Pourquoi n’épouserait-il pas Bellilote ? pense-t-il parfois. Car il va divorcer de Joséphine. Il ressent pour elle de la rancune. C’est finalement si simple, si gai d’aimer une femme comme Bellilote !

Si elle lui donnait un enfant, il n’hésiterait pas à s’unir à elle. « Mais que voulez-vous, dit-il à Bourrienne, la petite sotte n’en peut pas faire. »

Serait-ce le moment, d’ailleurs ?

Cette femme le distrait, le satisfait, l’équilibre. Elle préside les dîners, est présente à ses côtés. Les aides de camp lui font escorte. Eugène de Beauharnais s’est insurgé. Il est le fils de l’épouse légitime, a-t-il lancé. Napoléon n’a pas répondu, mais l’a dispensé de ce service. Il ne peut en vouloir à Eugène, bon soldat, aide de camp dévoué. Et Napoléon se refuse à ce que sa vie privée empiète sur les devoirs et les responsabilités de sa charge.

Joséphine n’a jamais réussi à le faire renoncer à ce qu’il devait faire. Comment Bellilote le pourrait-elle ?

Une femme peut éclairer ou assombrir son destin mais ce n’est pas une femme qui peut être ce destin.

 

Il a dû réprimer la révolte d’une partie de la population du Caire. Les hommes ont tué, saccagé, pillé, avec une furie aveugle. Il a fallu pour les réduire ouvrir le feu sur la mosquée Al Azhar. Le général Dupuy a été assassiné, l’aide de camp Sulkowski est tombé à son tour, alors qu’il effectuait une reconnaissance hors du Caire.

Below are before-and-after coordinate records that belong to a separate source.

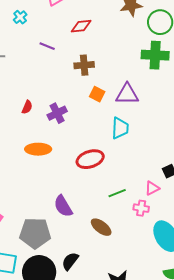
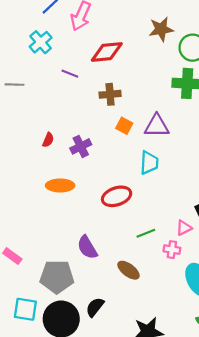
cyan cross: (20, 17) -> (41, 42), size x1.5
red diamond: (81, 26) -> (107, 52), size x1.4

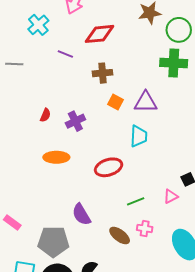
pink cross: (172, 250) -> (145, 228), moved

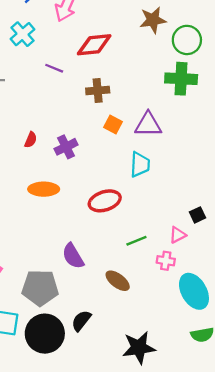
pink cross: (145, 228) -> (166, 261), moved

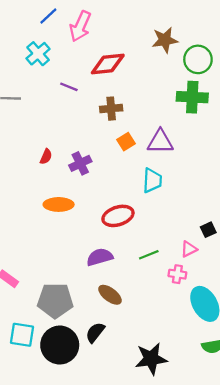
orange square: (113, 125) -> (126, 142), turned 30
purple semicircle: (73, 256) -> (100, 257), moved, turned 105
brown ellipse: (118, 281) -> (110, 295), moved

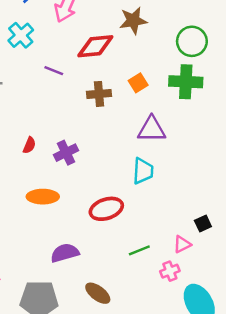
brown star: (165, 40) -> (133, 21), moved
orange square: (126, 142) -> (138, 83), moved
purple semicircle: (100, 257) -> (65, 253), moved
pink cross: (177, 274) -> (170, 271), turned -30

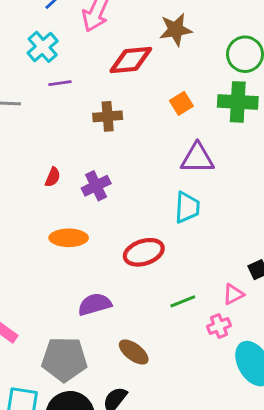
purple line: (54, 71) -> (60, 83), moved, turned -30
brown cross: (99, 94) -> (108, 116), moved

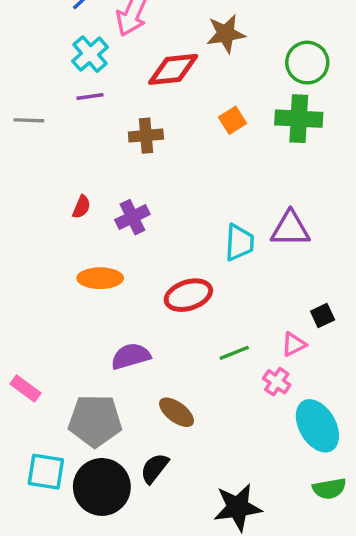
cyan cross: (43, 47) -> (90, 54), moved
purple triangle: (197, 158) -> (290, 229), moved
pink cross: (219, 326) -> (277, 382), turned -35

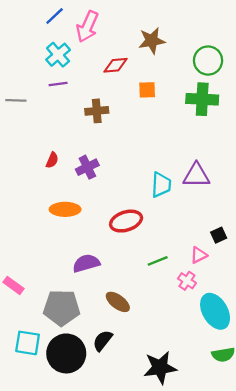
red diamond: (173, 69) -> (115, 65), size x0.7
orange square: (233, 120) -> (147, 90), moved, turned 30

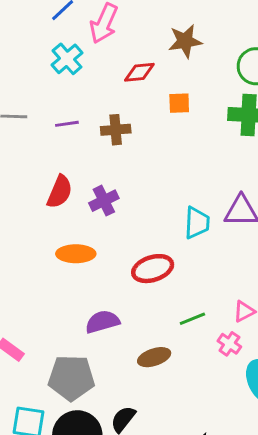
purple line: (58, 84) -> (67, 124), moved
red semicircle: (52, 160) -> (60, 192), size x1.6
brown ellipse: (118, 302) -> (154, 357), moved, turned -55

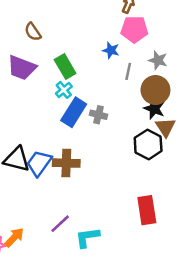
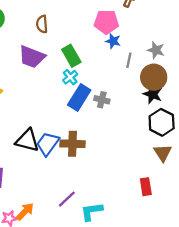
pink pentagon: (134, 29) -> (106, 22), moved
brown semicircle: (33, 32) -> (42, 24), turned 30
brown triangle: (165, 127) -> (163, 153), moved
black hexagon: (148, 144) -> (162, 122), moved
red rectangle: (147, 210) -> (146, 187), size x0.7

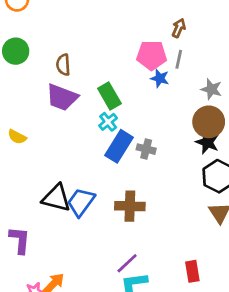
brown semicircle: (42, 24) -> (63, 65), moved
gray line: (129, 60) -> (179, 59), moved
brown cross: (72, 144) -> (130, 206), moved
red rectangle: (146, 187) -> (192, 271), moved
purple line: (67, 199) -> (127, 263), moved

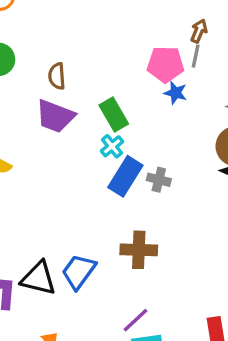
gray line: (179, 59) -> (196, 56), moved
black triangle: (56, 198) -> (39, 278), moved
blue trapezoid: (81, 202) -> (79, 272), moved

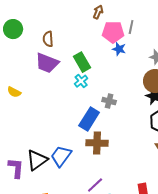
brown arrow: (199, 31) -> (98, 12), moved
blue rectangle: (125, 176) -> (89, 119), moved
black triangle: (39, 278) -> (37, 160), turned -50

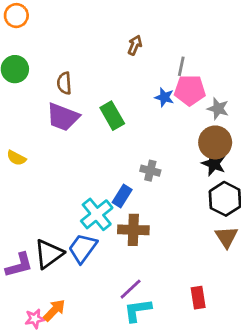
pink pentagon: (113, 32) -> (190, 90), moved
cyan cross: (81, 81) -> (97, 214), moved, size x1.6
blue rectangle: (89, 119) -> (122, 196), size x0.7
purple L-shape: (16, 168) -> (19, 265), turned 70

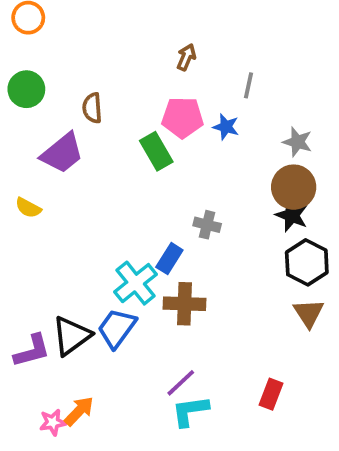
pink pentagon: (190, 90) -> (183, 117), moved
purple trapezoid: (63, 117) -> (62, 153), moved, turned -60
red rectangle: (198, 298) -> (271, 394), turned 30

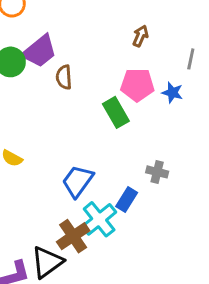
purple trapezoid: (62, 153) -> (39, 51), moved
brown cross: (184, 304) -> (73, 236), moved, turned -36
blue trapezoid: (117, 328) -> (78, 181), moved

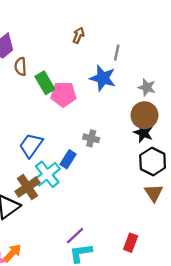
pink pentagon: (137, 85) -> (63, 94), moved
blue star: (172, 93) -> (103, 78), size x1.6
green rectangle: (116, 112) -> (45, 83), moved

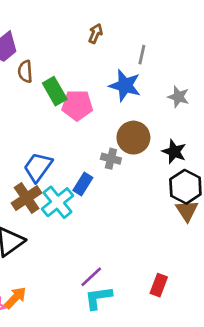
brown circle: (144, 115) -> (133, 138), moved
brown cross: (27, 187) -> (27, 198), moved
brown triangle: (154, 193) -> (187, 211), moved

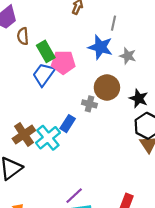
gray star: (178, 97) -> (128, 56), moved
blue trapezoid: (38, 167) -> (44, 74), moved

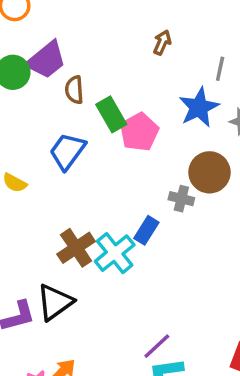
blue star: (100, 47) -> (199, 107), turned 30
pink pentagon: (63, 62) -> (139, 132), turned -30
blue trapezoid: (44, 74) -> (67, 151), moved

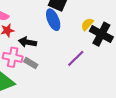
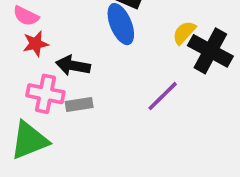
gray rectangle: (31, 63) -> (79, 105), turned -40

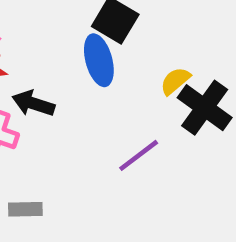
gray rectangle: (79, 105) -> (25, 209), moved

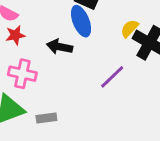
black arrow: (33, 103) -> (60, 47), moved

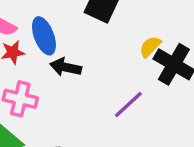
blue ellipse: (81, 21) -> (44, 36), moved

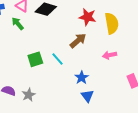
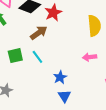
red star: (87, 17) -> (53, 13), moved, turned 30
brown arrow: (78, 41) -> (39, 33), moved

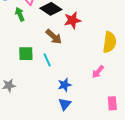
brown arrow: (39, 33) -> (54, 37), turned 66
pink arrow: (90, 57) -> (98, 72), turned -56

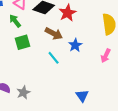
green square: (26, 54) -> (23, 42), moved
blue star: (65, 85) -> (75, 45), moved

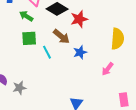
green arrow: (15, 21) -> (26, 16), turned -32
cyan line: (54, 58) -> (47, 52), moved

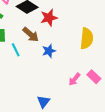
pink arrow: (108, 69) -> (74, 79), moved
pink rectangle: (124, 100) -> (94, 77), moved, turned -40

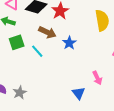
pink arrow: (74, 79) -> (97, 78), moved, turned -48

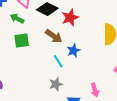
cyan line: (37, 51) -> (58, 61), moved
gray star: (20, 93) -> (56, 84), moved

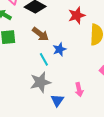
red star: (70, 17) -> (77, 15), moved
gray star: (56, 84) -> (40, 82), size x1.5

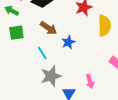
cyan line: (44, 59) -> (42, 53), moved

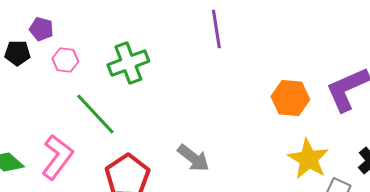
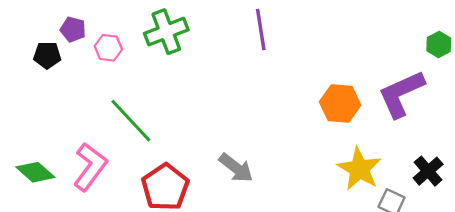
pink hexagon: (65, 60) -> (108, 48), moved
green cross: (128, 63) -> (166, 32), moved

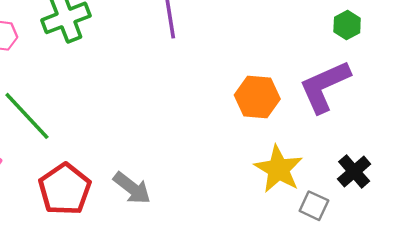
green hexagon: (439, 44) -> (347, 25), moved
gray arrow: (236, 168) -> (132, 188), moved

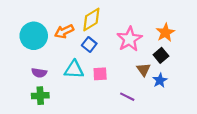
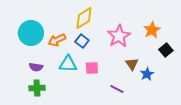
orange arrow: (64, 31) -> (57, 40), moved
black square: (161, 55) -> (166, 50), moved

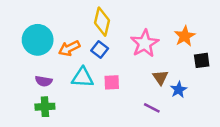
yellow diamond: (84, 18) -> (102, 22), turned -45
black square: (166, 50) -> (202, 60), turned 32
purple line: (117, 89) -> (152, 108), moved

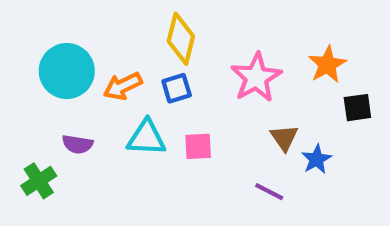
blue square: (100, 50) -> (177, 88), turned 35
green cross: (45, 107) -> (39, 181), moved, turned -30

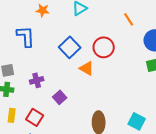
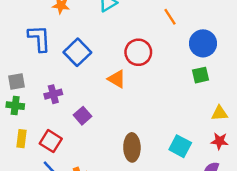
blue square: (70, 47) -> (77, 52), moved

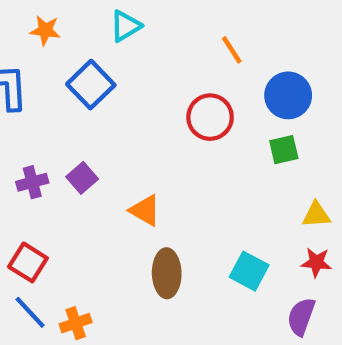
blue square: (77, 52) -> (91, 85), moved
red circle: (138, 52) -> (210, 117), moved
orange triangle: (117, 79) -> (145, 210), moved
purple square: (82, 116) -> (82, 178), moved

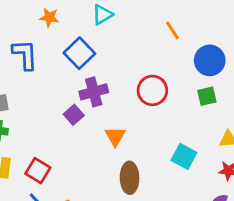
red circle: (210, 117) -> (152, 90), moved
purple cross: (32, 182) -> (94, 92), moved, size x1.4
orange triangle: (145, 210) -> (115, 136), turned 30
cyan square: (249, 271) -> (184, 156), moved

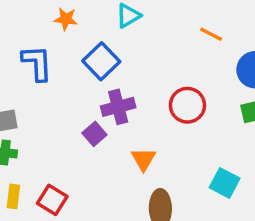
orange line: (172, 30) -> (211, 34), turned -30

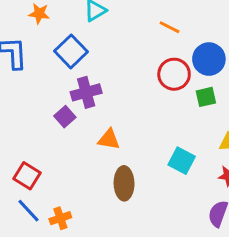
red circle: (187, 105) -> (174, 74), moved
orange triangle: (143, 159) -> (109, 139), turned -50

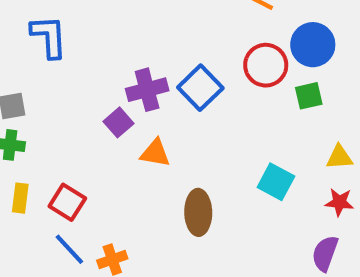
blue square: (71, 51) -> (200, 88), moved
orange triangle: (109, 139) -> (155, 153), moved

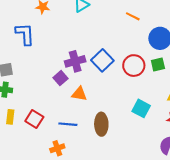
red circle: (266, 65) -> (134, 66), moved
blue line: (69, 249) -> (68, 124), moved, turned -42

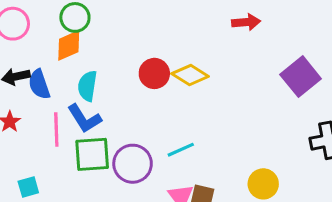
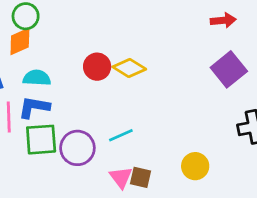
red arrow: (246, 22) -> (223, 20), moved
cyan semicircle: (87, 86) -> (37, 78), turned 84
blue L-shape: (84, 119) -> (34, 107), turned 132

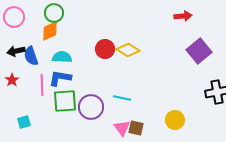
red arrow: (223, 20) -> (183, 16), moved
cyan line: (121, 135) -> (122, 98), turned 36

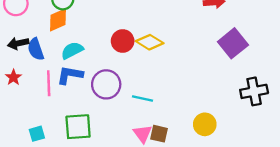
cyan semicircle: (62, 57) -> (72, 50), turned -30
green square: (65, 101) -> (78, 127), moved
purple circle: (91, 107) -> (106, 84), moved
cyan square: (24, 122) -> (37, 134), moved

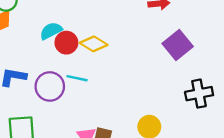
cyan semicircle: (72, 50) -> (51, 31), moved
cyan line: (143, 98) -> (77, 78), moved

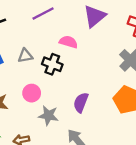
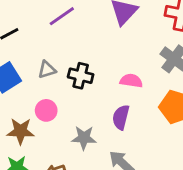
pink semicircle: (68, 42) -> (131, 81), moved
pink circle: (32, 93) -> (46, 110), moved

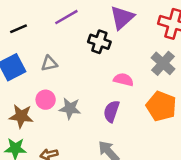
black cross: (81, 76) -> (99, 42), moved
gray star: (84, 138) -> (70, 108), moved

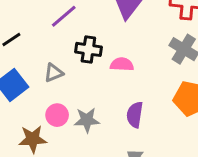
black cross: (99, 42) -> (88, 49), moved
pink semicircle: (123, 80) -> (122, 64), moved

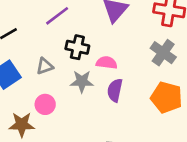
purple semicircle: (135, 115) -> (115, 90), moved
gray star: (87, 120) -> (82, 81), moved

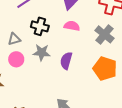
pink semicircle: (107, 63) -> (72, 26), moved
pink circle: (45, 104) -> (16, 59), moved

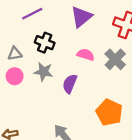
pink semicircle: (72, 26) -> (86, 55), moved
orange pentagon: (105, 69) -> (109, 112), moved

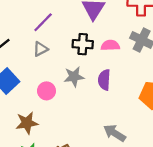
black cross: (45, 43) -> (83, 44), moved
gray triangle: (15, 54) -> (41, 49), moved

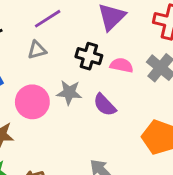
purple semicircle: (104, 80) -> (105, 105), turned -60
pink circle: (46, 91) -> (32, 102), size x1.5

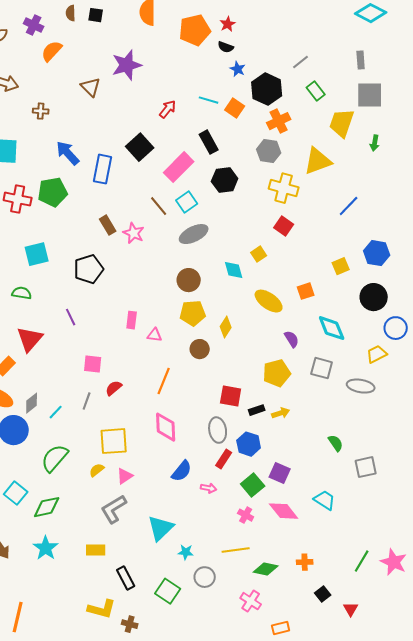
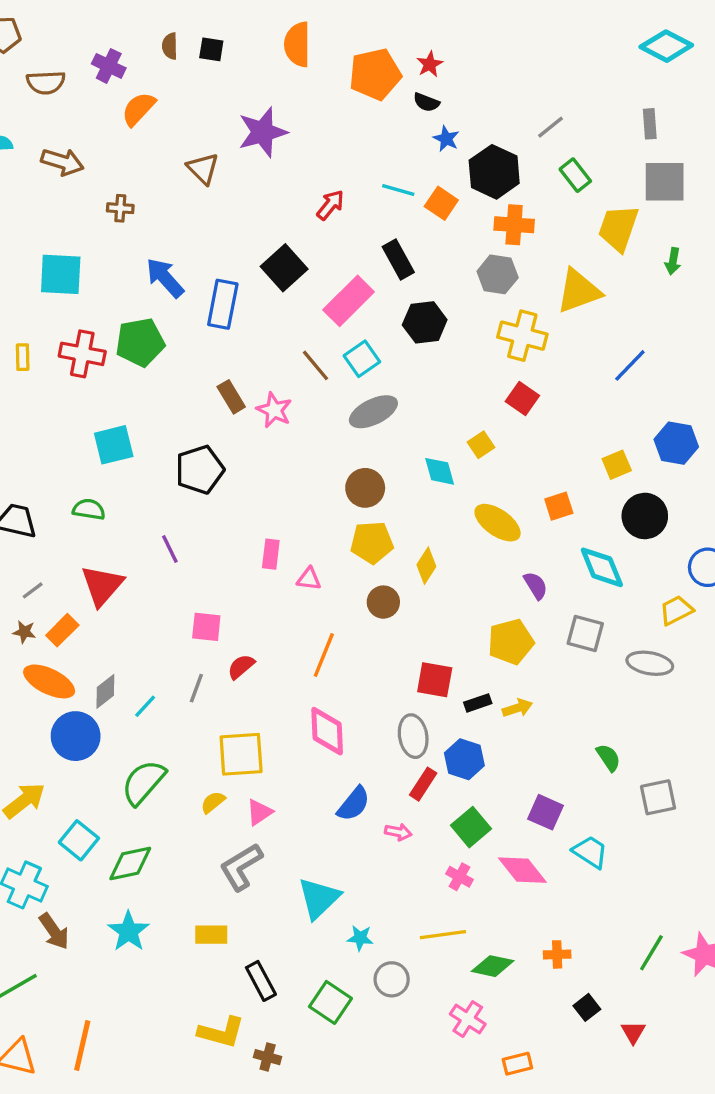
orange cross: (279, 121) -> (514, 225), turned 30
black circle: (374, 297) -> (645, 516), moved
purple square: (280, 473) -> (546, 812), moved

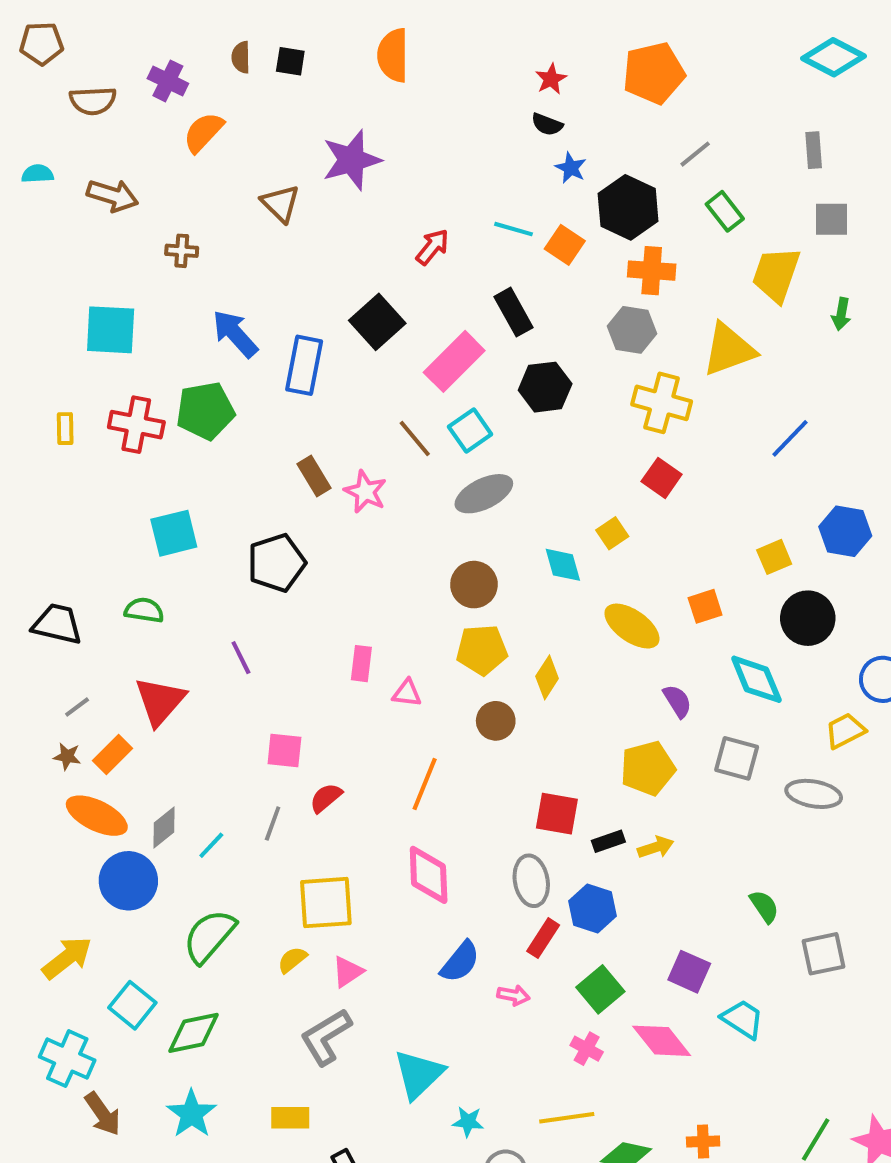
orange pentagon: (375, 74) -> (654, 73), moved
gray square: (665, 182) -> (831, 219), size x0.7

— Il est mort, il est heureux, lance Napoléon.

Une fureur intérieure, que seules sa pâleur et sa nervosité révèlent, l’habite.

— Je suis surtout dégoûté de Rousseau, lance-t-il. L’homme sauvage est un chien.

Près de trois cents Français ont été tués, et sans doute deux à trois mille insurgés ont péri. Il faut maintenant sévir, ordonner qu’on tranche les têtes dans la citadelle et que les corps décapités soient jetés dans le Nil, cependant que les soldats pillent et molestent, tuent.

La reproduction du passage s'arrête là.